Well, now I have well and truly had the chance to eat far more cookies than is good for me, here are my opinions.
In my mind cookies are huge soft and chewy discs with copious chunks of chocolate/raisin/fudge. The Byron Bay cookies are really biscuits but I guess it's just a question of those Aussie's regional perversion of the Queen's English.
The cookies come in both regular and gluten-free variations and they are all vegetarian. Since I've never sought out gluten free fodder, I was interested to investigate what the differences are to "normal". Having regular (below left) and gluten-free (below right) versions of the white chocolate and macadamia cookies gave me a good chance to do a comparison.
Amazingly the gluten-free was better than the normal cookie. It had a more pronounced richer aroma and despite being much more crumbly actually had a very creamy taste.
The strawberry and clotted cream cookies went down extremely well with me and the guys at work. They were very rich with a soft shortbread texture and little nuggets of intrigue to keep you interested.
As for the lemon macadamia shortbread. This is the Audrey Hepburn of shortbread. An elegant short biscuit with a delicate hint of lemon zing.
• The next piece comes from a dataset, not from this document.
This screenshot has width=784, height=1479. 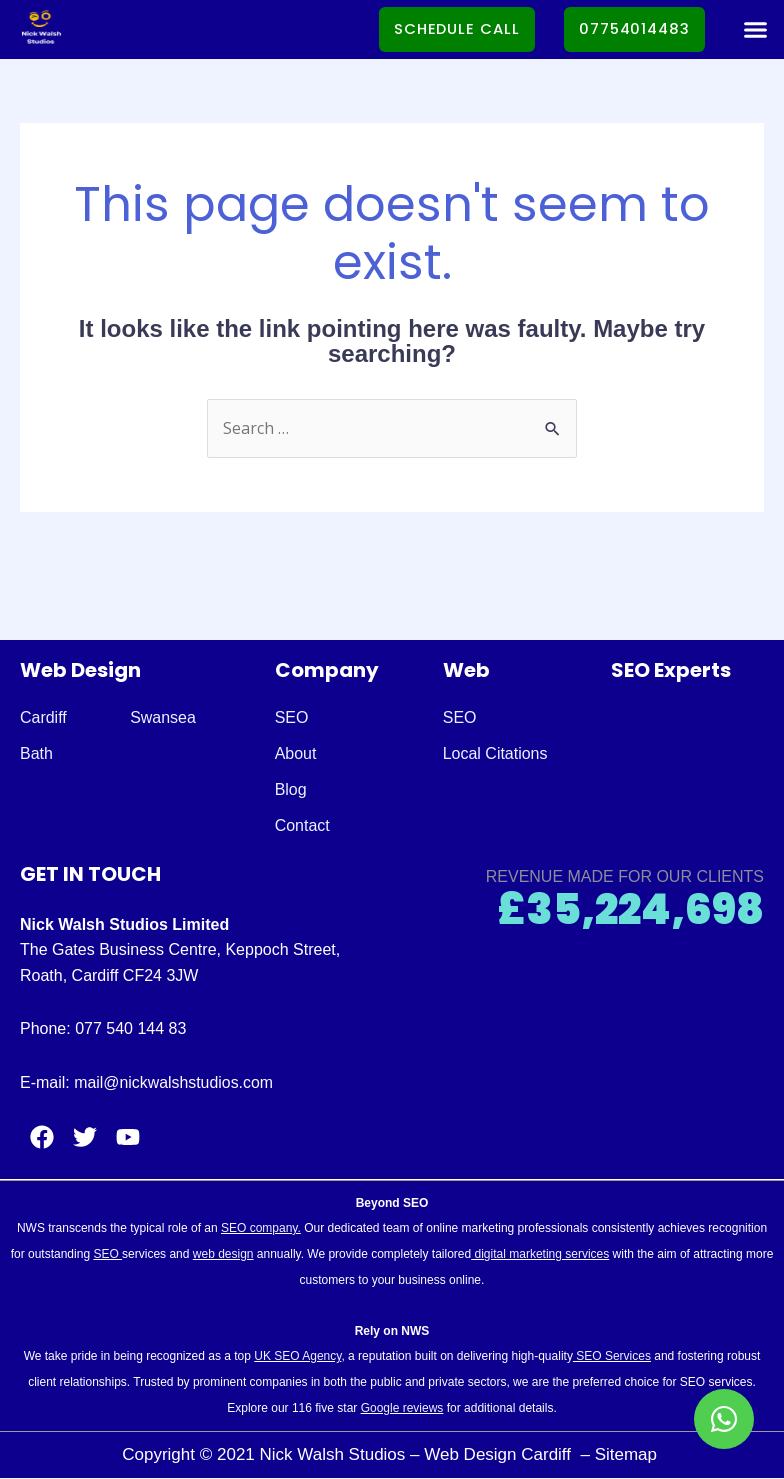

Absolutely sublime.
The Dotty was a decorated with Smarties and jammed full of milk chocolate lumps (these were the saving grace of the very dry biscuit). I have to admit that the triple chocolate fudge gluten-free was terrible, managing to convert my tongue to an arid wasteland in milliseconds.
Overall though the Byron Bay cookies left me with a positive impression. They are very generous with their fillings and make a great accompaniment to a cup of coffee.
My thanks to Beyond the Bean for providing me with the samples.